This is part of a comment I’ve submitted to The Manchester Hermit’s blog post You don’t know what you’ve got ’til it’s gone. In it I make a case for keeping a human skull, and other human bones, in circulation rather disposing of them. If it comes to that, a decent burial I’d have hoped. There’s an interesting exchange of thoughts connected to this post. The tide is turning towards finding the skull a new, and more appropriate home.
Here is the first part of the comment submitted for moderation, and accepted:
As a Buddhist contemplative of some years I find myself joining with the Manchester Hermit and his task and see merit in what is being pointed to through this project. The skull was, in my view, an important first choice. This form brings home, in a disturbing way, the ever present truth of impermanence. A truth we encounter moment to moment yet only when faced with loss, a death perhaps, does it come home to us personally. Bobbing along, as we do, on the river of changeableness there is the ever present matter of choice. On what do we base our choices? Does the contemplation of the crumbling moment show us something helpful about ourselves, and the way we live? Well yes: and then we make wise choices.
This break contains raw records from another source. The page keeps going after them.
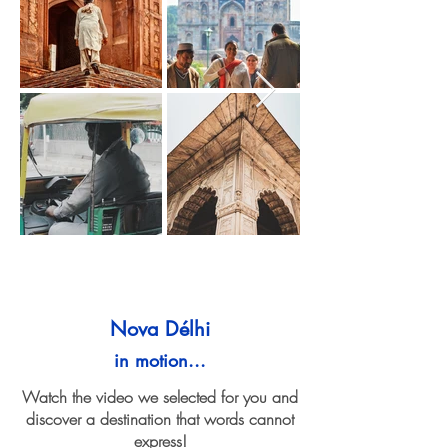
Nova Délhi
in motion...
Watch the video we selected for you and
discover a destination that words cannot
express!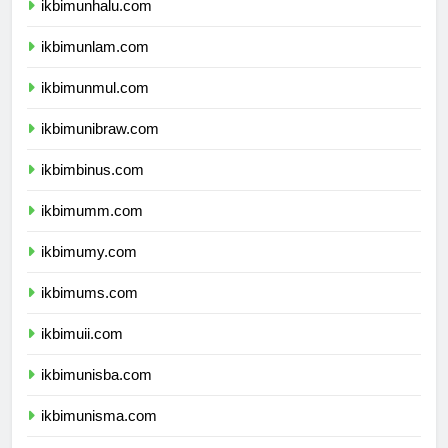
ikbimunhalu.com
ikbimunlam.com
ikbimunmul.com
ikbimunibraw.com
ikbimbinus.com
ikbimumm.com
ikbimumy.com
ikbimums.com
ikbimuii.com
ikbimunisba.com
ikbimunisma.com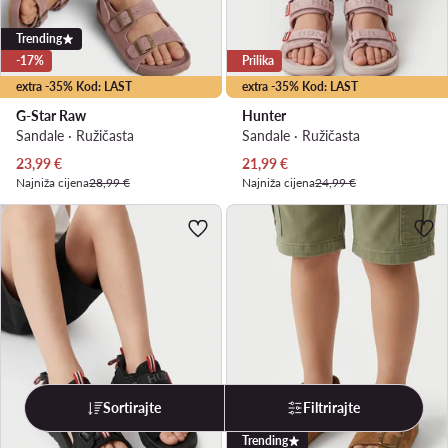
Trending
-17%
Prilika
extra -35% Kod: LAST
extra -35% Kod: LAST
G-Star Raw
Hunter
Sandale · Ružičasta
Sandale · Ružičasta
Trenutna cijena
Trenutna cijena
23,99
€
21,99
€
Najniža cijena
28,99 €
Najniža cijena
24,99 €
Sortirajte
Filtrirajte
Trending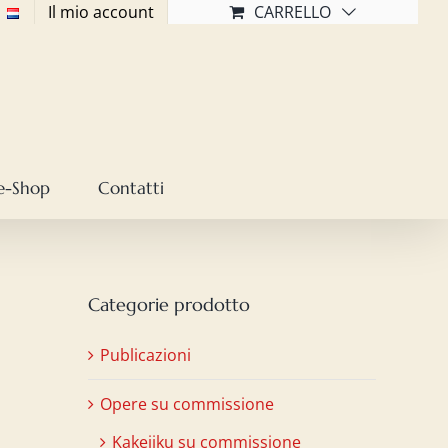
Il mio account
CARRELLO
e-Shop
Contatti
Categorie prodotto
Publicazioni
Opere su commissione
Kakejiku su commissione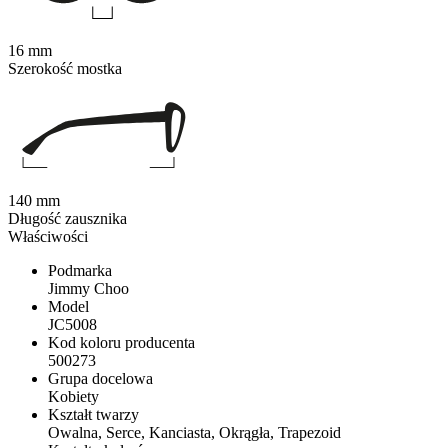
16 mm
Szerokość mostka
140 mm
Długość zausznika
Właściwości
Podmarka
Jimmy Choo
Model
JC5008
Kod koloru producenta
500273
Grupa docelowa
Kobiety
Kształt twarzy
Owalna, Serce, Kanciasta, Okrągła, Trapezoid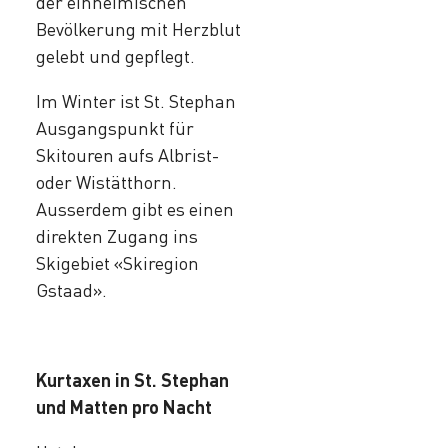
der einheimischen
Bevölkerung mit Herzblut
gelebt und gepflegt.
Im Winter ist St. Stephan
Ausgangspunkt für
Skitouren aufs Albrist-
oder Wistätthorn.
Ausserdem gibt es einen
direkten Zugang ins
Skigebiet «Skiregion
Gstaad».
Kurtaxen in St. Stephan
und Matten pro Nacht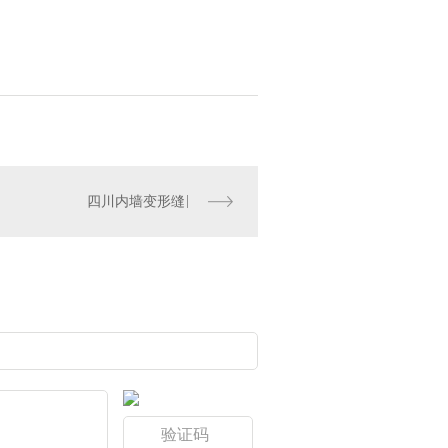
四川内墙变形缝
墙变形缝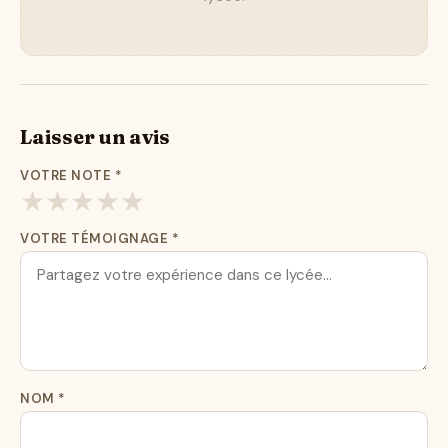
Laisser un avis
VOTRE NOTE
*
★
★
★
★
★
VOTRE TÉMOIGNAGE
*
NOM
*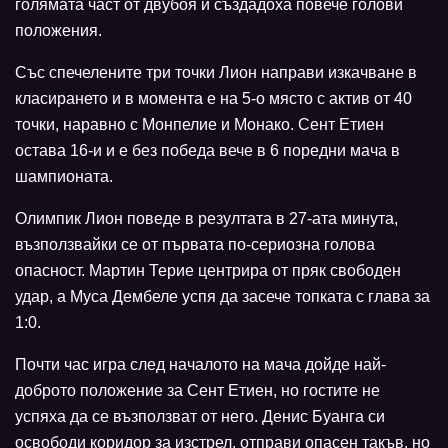
голямата част от двубоя и създадоха повече голови
положения.
Със спечелените три точки Лион направи изкачване в
класирането и в момента е на 5-о място с актив от 40
точки, наравно с Монпелие и Монако. Сент Етиен
остава 16-и и е без победа вече в 6 поредни мача в
шампионата.
Олимпик Лион поведе в резултата в 27-ата минута,
възползвайки се от първата по-сериозна голова
опасност. Мартин Терие центрира от пряк свободен
удар, а Муса Дембеле успя да засече топката с глава за
1:0.
Почти час игра след началото на мача дойде най-
доброто положение за Сент Етиен, но гостите не
успяха да се възползват от него. Денис Буанга си
освободи коридор за изстрел, отправи опасен такъв, но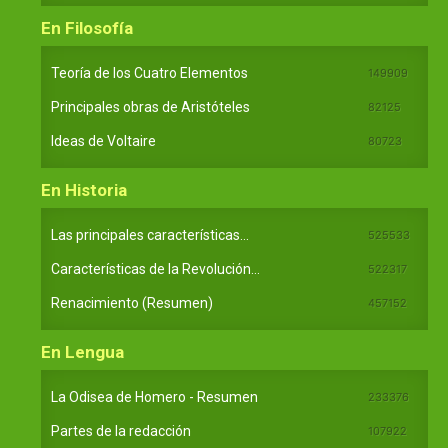
En Filosofía
Teoría de los Cuatro Elementos
149909
Principales obras de Aristóteles
82125
Ideas de Voltaire
80723
En Historia
Las principales características...
525533
Características de la Revolución...
522317
Renacimiento (Resumen)
457152
En Lengua
La Odisea de Homero - Resumen
233376
Partes de la redacción
107922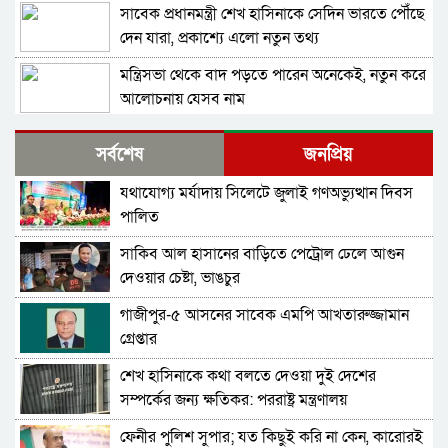
সাবেক প্রধানমন্ত্রী শেখ হাসিনাকে সেদিন ভারতে পৌঁছে
দেন যারা, প্রকাশ্যে এলো নতুন তথ্য
মন্ত্রিসভা থেকে বাদ পড়তে পারেন অনেকেই, নতুন করে
আলোচনায় যেসব নাম
সংবিধান থেকে বাতিল হতে পারে শেখ মুজিবুর
সর্বশেষ
জনপ্রিয়
রহমানের ‘জাতির পিতা’ স্বীকৃতি
যথাযোগ্য মর্যাদায় সিলেটে জুলাই গণঅভ্যুত্থান দিবস
চিফ প্রসিকিউটর; বিদ্বেষমূলক না হলে হাসিনার বক্তব্য
পালিত
প্রচারে আইনগত বাধা নেই
সাকিব আল হাসানের বাড়িতে পেট্রোল ঢেলে আগুন
দেশব্যাপী ৫ আগস্টকে ঘিরে নিরাপত্তা ব্যবস্থা
দেওয়ার চেষ্টা, ভাঙচুর
জোরদার: স্বরাষ্ট্রমন্ত্রী
গাজীপুর-৫ আসনের সাবেক এমপি আখতারুজ্জামান
দিনেশ ত্রিবেদীকে হুমায়ুন কবির; শেখ হাসিনা যেন
গ্রেপ্তার
ভারতের ভূখণ্ড ব্যবহার করে রাজনৈতিক বক্তব্য দিতে
না পারেন
শেখ হাসিনাকে কথা বলতে দেওয়া দুই দেশের
শেখ হাসিনার ভার্চুয়াল অনুষ্ঠান নিয়ে ভারতের স্পষ্ট
সম্পর্কের জন্য ক্ষতিকর: পররাষ্ট্র মন্ত্রণালয়
অবস্থান জানতে চায় ঢাকা: পররাষ্ট্র প্রতিমন্ত্রী
ফেনীর পুলিশ সুপার; যত কিছুই করি না কেন, কারোরই
পুলিশের ৮ কর্মকর্তাকে বদলি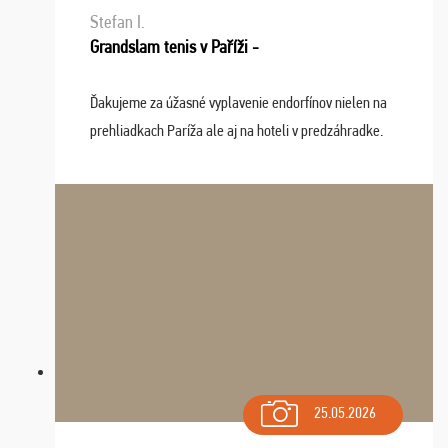
Stefan I.
Grandslam tenis v Paříži -
Ďakujeme za úžasné vyplavenie endorfínov nielen na
prehliadkach Paríža ale aj na hoteli v predzáhradke.
Zišla sa tam skvelá partia ľudí a dlho budeme na Vás
spomínať a zväžujeme repete budúci rok : ...
25.05.2026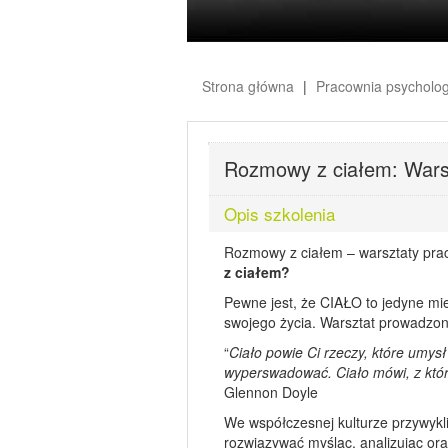
Strona główna
Pracownia psycholo
Rozmowy z ciałem: Warsz
Opis szkolenia
Rozmowy z ciałem – warsztaty prac
z ciałem?
Pewne jest, że CIAŁO to jedyne mie
swojego życia. Warsztat prowadzon
“
Ciało powie Ci rzeczy, które umysł
wyperswadować. Ciało mówi, z które
Glennon Doyle
We współczesnej kulturze przywykl
rozwiązywać myśląc, analizując or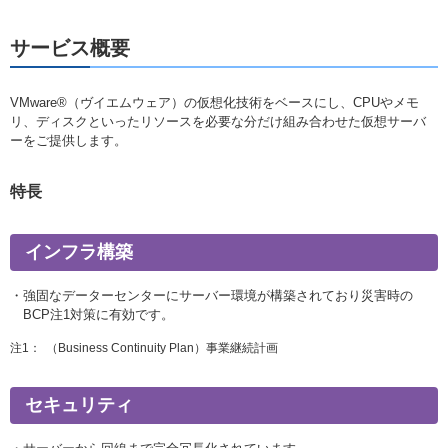
サービス概要
VMware®（ヴイエムウェア）の仮想化技術をベースにし、CPUやメモ
リ、ディスクといったリソースを必要な分だけ組み合わせた仮想サーバ
ーをご提供します。
特長
インフラ構築
強固なデーターセンターにサーバー環境が構築されており災害時の
BCP注1対策に有効です。
注1：
（Business Continuity Plan）事業継続計画
セキュリティ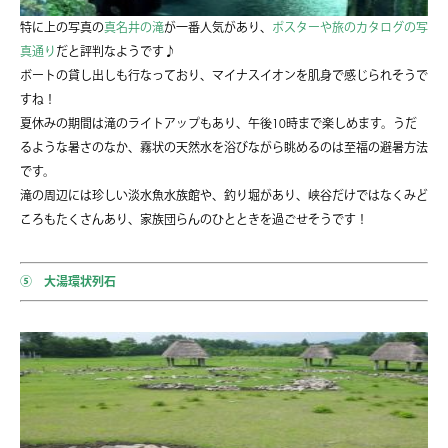
特に上の写真の
真名井の滝
が一番人気があり、
ポスターや旅のカタログの写
真通り
だと評判なようです♪
ボートの貸し出しも行なっており、マイナスイオンを肌身で感じられそうで
すね！
夏休みの期間は滝のライトアップもあり、午後10時まで楽しめます。うだ
るような暑さのなか、霧状の天然水を浴びながら眺めるのは至福の避暑方法
です。
滝の周辺には珍しい淡水魚水族館や、釣り堀があり、峡谷だけではなくみど
ころもたくさんあり、家族団らんのひとときを過ごせそうです！
⑤ 大湯環状列石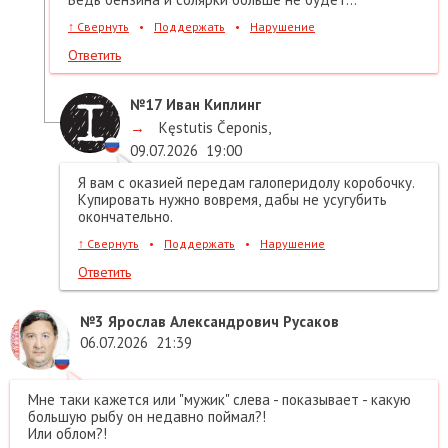
↑
Свернуть
•
Поддержать
•
Нарушение
Ответить
№17
Иван Киплинг
→
Kęstutis Čeponis
,
09.07.2026
19:00
Я вам с оказией передам галоперидолу коробочку.
Купировать нужно вовремя, дабы не усугубить
окончательно.
↑
Свернуть
•
Поддержать
•
Нарушение
Ответить
№3
Ярослав Александрович Русаков
06.07.2026
21:39
Мне таки кажется или "мужик" слева - показывает - какую
большую рыбу он недавно поймал?!
Или облом?!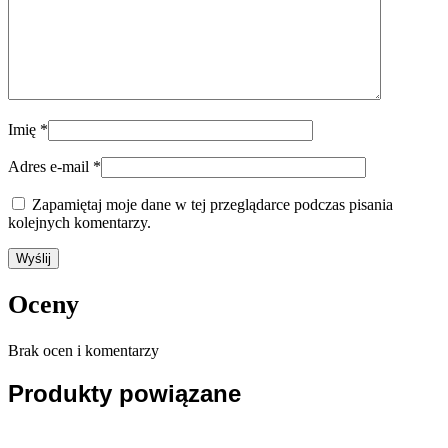
Imię
*
Adres e-mail
*
Zapamiętaj moje dane w tej przeglądarce podczas pisania
kolejnych komentarzy.
Oceny
Brak ocen i komentarzy
Produkty powiązane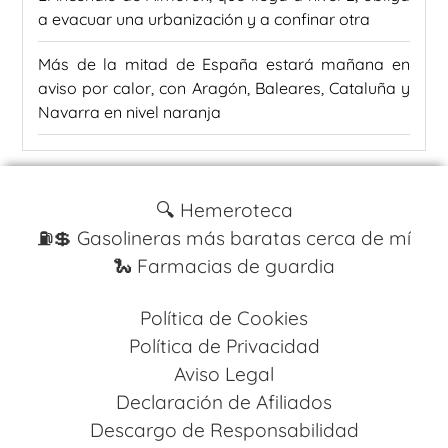
a evacuar una urbanización y a confinar otra
Más de la mitad de España estará mañana en
aviso por calor, con Aragón, Baleares, Cataluña y
Navarra en nivel naranja
🔍 Hemeroteca
⛽️💲 Gasolineras más baratas cerca de mí
🐍 Farmacias de guardia
Política de Cookies
Política de Privacidad
Aviso Legal
Declaración de Afiliados
Descargo de Responsabilidad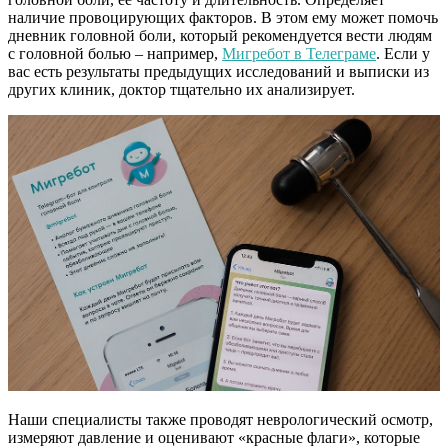
наличие провоцирующих факторов. В этом ему может помочь
дневник головной боли, который рекомендуется вести людям
с головной болью – например,
Мигребот в Телеграме
. Если у
вас есть результаты предыдущих исследований и выписки из
других клиник, доктор тщательно их анализирует.
Наши специалисты также проводят неврологический осмотр,
измеряют давление и оценивают «красные флаги», которые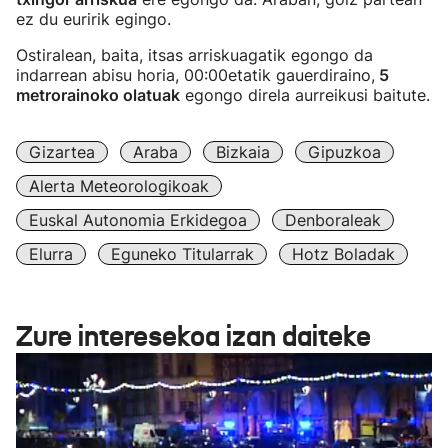
ez du euririk egingo.
Ostiralean, baita, itsas arriskuagatik egongo da
indarrean abisu horia, 00:00etatik gauerdiraino,
5
metrorainoko olatuak
egongo direla aurreikusi baitute.
Gizartea
Araba
Bizkaia
Gipuzkoa
Alerta Meteorologikoak
Euskal Autonomia Erkidegoa
Denboraleak
Elurra
Eguneko Titularrak
Hotz Boladak
Zure interesekoa izan daiteke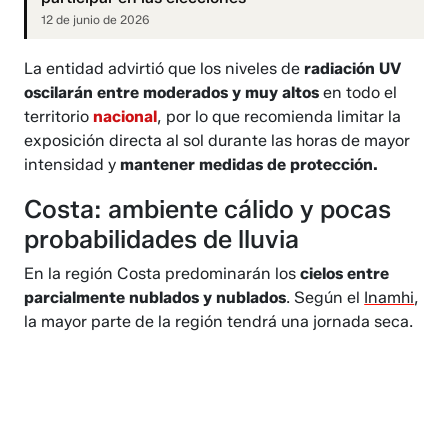
12 de junio de 2026
La entidad advirtió que los niveles de
radiación UV
oscilarán entre moderados y muy altos
en todo el
territorio
nacional
, por lo que recomienda limitar la
exposición directa al sol durante las horas de mayor
intensidad y
mantener medidas de protección.
Costa: ambiente cálido y pocas
probabilidades de lluvia
En la región Costa predominarán los
cielos entre
parcialmente nublados y nublados
. Según el
Inamhi
,
la mayor parte de la región tendrá una jornada seca.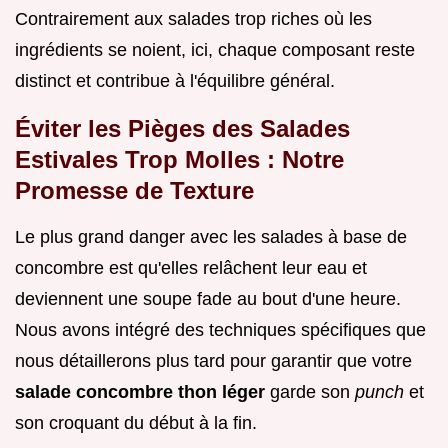
Contrairement aux salades trop riches où les
ingrédients se noient, ici, chaque composant reste
distinct et contribue à l'équilibre général.
Éviter les Pièges des Salades
Estivales Trop Molles : Notre
Promesse de Texture
Le plus grand danger avec les salades à base de
concombre est qu'elles relâchent leur eau et
deviennent une soupe fade au bout d'une heure.
Nous avons intégré des techniques spécifiques que
nous détaillerons plus tard pour garantir que votre
salade concombre thon léger
garde son
punch
et
son croquant du début à la fin.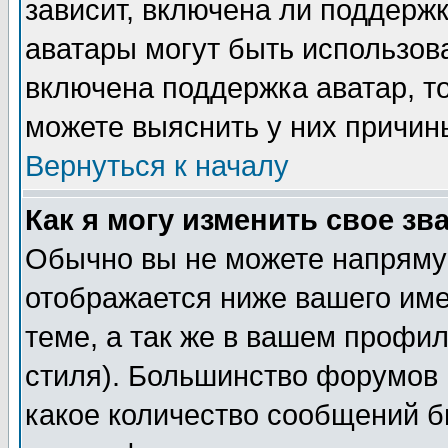
зависит, включена ли поддержка
аватары могут быть использов
включена поддержка аватар, т
можете выяснить у них причин
Вернуться к началу
Как я могу изменить свое зв
Обычно вы не можете напрямую
отображается ниже вашего им
теме, а так же в вашем профил
стиля). Большинство форумов 
какое количество сообщений б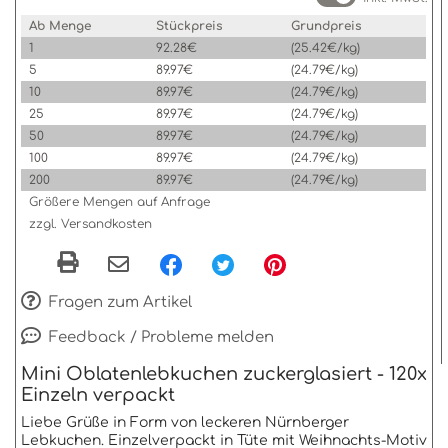
Ab Menge
Stückpreis
Grundpreis
1
92.28€
(25.42€/kg)
5
89.97€
(24.79€/kg)
10
89.97€
(24.79€/kg)
25
89.97€
(24.79€/kg)
50
89.97€
(24.79€/kg)
100
89.97€
(24.79€/kg)
200
89.97€
(24.79€/kg)
Größere Mengen auf Anfrage
zzgl. Versandkosten
Fragen zum Artikel
Feedback / Probleme melden
Mini Oblatenlebkuchen zuckerglasiert - 120x
Einzeln verpackt
Liebe Grüße in Form von leckeren Nürnberger
Lebkuchen. Einzelverpackt in Tüte mit Weihnachts-Motiv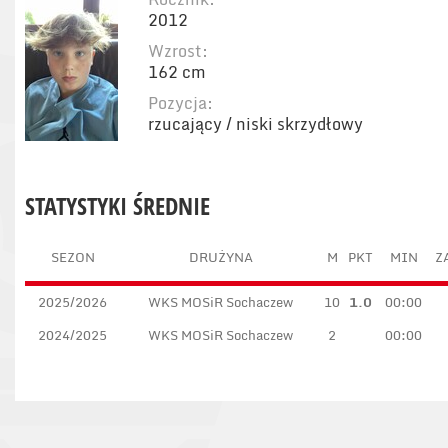
2012
Wzrost:
162 cm
Pozycja:
rzucający / niski skrzydłowy
STATYSTYKI ŚREDNIE
SEZON
DRUŻYNA
M
PKT
MIN
Z
2025/2026
WKS MOSiR Sochaczew
10
1.0
00:00
2024/2025
WKS MOSiR Sochaczew
2
00:00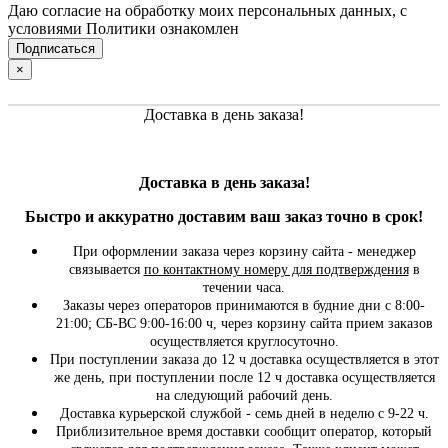
Даю согласие на обработку моих персональных данных, с
условиями Политики ознакомлен
×
Доставка в день заказа!
Доставка в день заказа!
Быстро и
аккуратно
доставим ваш заказ точно в срок!
При оформлении заказа через корзину сайта - менеджер
связывается
по контактному номеру для подтверждения
в
течении часа.
Заказы через операторов принимаются в будние дни с 8:00-
21:00; СБ-ВС 9:00-16:00 ч, через корзину сайта прием заказов
осуществляется круглосуточно.
При поступлении заказа до 12 ч доставка осуществляется в этот
же день, при поступлении после 12 ч доставка осуществляется
на следующий рабочий день.
Доставка курьерской службой - семь дней в неделю с 9-22 ч.
Приблизительное время доставки сообщит оператор, который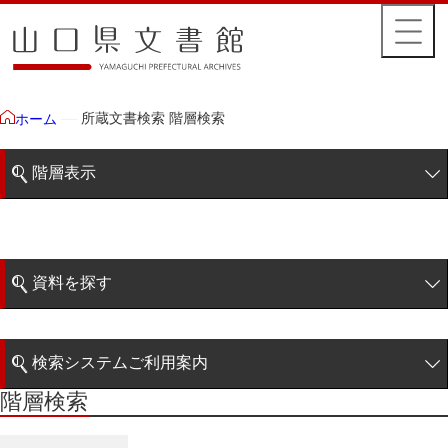
所蔵文書検索 階層検索
ホーム
階層表示
山口県文書館所蔵文書
藩政文書
資料を探す
毛利家文庫
簡易検索
徳山毛利家文庫
検索システムご利用案内
大令録
階層検索
階層検索
検索システムの利用について
重令録
詳細検索
公儀事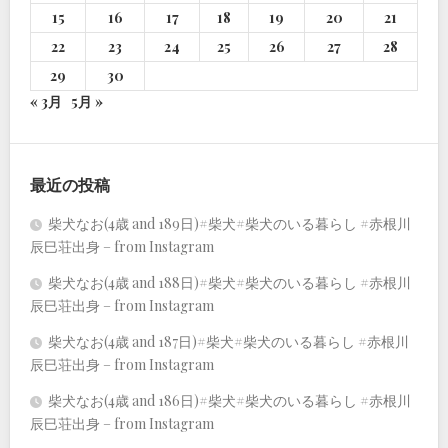
15
16
17
18
19
20
21
22
23
24
25
26
27
28
29
30
« 3月
5月 »
最近の投稿
柴犬なお(4歳 and 189日)#柴犬#柴犬のいる暮らし #赤根川
辰巳荘出身 – from Instagram
柴犬なお(4歳 and 188日)#柴犬#柴犬のいる暮らし #赤根川
辰巳荘出身 – from Instagram
柴犬なお(4歳 and 187日)#柴犬#柴犬のいる暮らし #赤根川
辰巳荘出身 – from Instagram
柴犬なお(4歳 and 186日)#柴犬#柴犬のいる暮らし #赤根川
辰巳荘出身 – from Instagram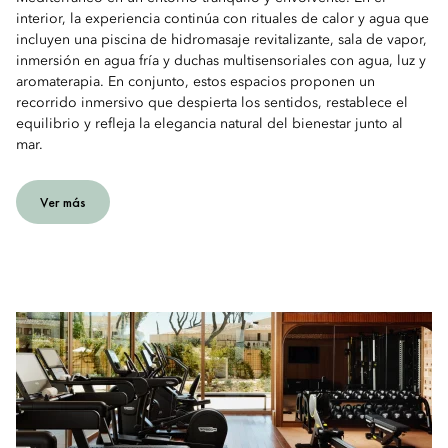
interior, la experiencia continúa con rituales de calor y agua que
incluyen una piscina de hidromasaje revitalizante, sala de vapor,
inmersión en agua fría y duchas multisensoriales con agua, luz y
aromaterapia. En conjunto, estos espacios proponen un
recorrido inmersivo que despierta los sentidos, restablece el
equilibrio y refleja la elegancia natural del bienestar junto al
mar.
Ver más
I’d like to make a case for keeping the skull, and other human bones in the museum, to be then given into the guardianship of those who have a legitimate claim to their continuing life. A creative impulse has come upon me in the form of a personal letter to the skull. Please understand it’s offered with the greatest reverence and respect.
The letter not published here…yet.
2 thoughts on “Keep That Skull Manchester Hermit”
It’s an odd one. In one respect I think it’d be great for people to be hands on, feel, look, think about the nature of us and things and our impermanance if not the amazingness that is us. To see the skull become polished by the caresses and thoughts of it’s visitors would be lovely. On the other hand it is/was (?) a person… does that mean it should be put away or protected from us or is it more reason to honour it with our touch?
BTW the staff hasn’t done much since my return stomping other than virtual (which works), off my feet with high strength anti-inflamitories the last few days for a very swollen painful foot. I’m resting on my back, regularly.
I know what you mean however others might wonder. As I understand the use of the staff for you (as we talked about when you visited last) it’s to clearly and audably signal to stop and take stock of the here and now, to accept ones own inner strength (on multiple levels) and affirm ones connection with the ground. A skillful way to help oneself when in extremity, worked out to help _you specifically at this time._ I emphasise the you and now because I’d not want it to get about as a general ‘teaching’. You might have more thoughts.
Sorry to hear about the swollen foot. As you can see I changed the last sentence from a the semi technical term, which I understand, to what it is you are doing.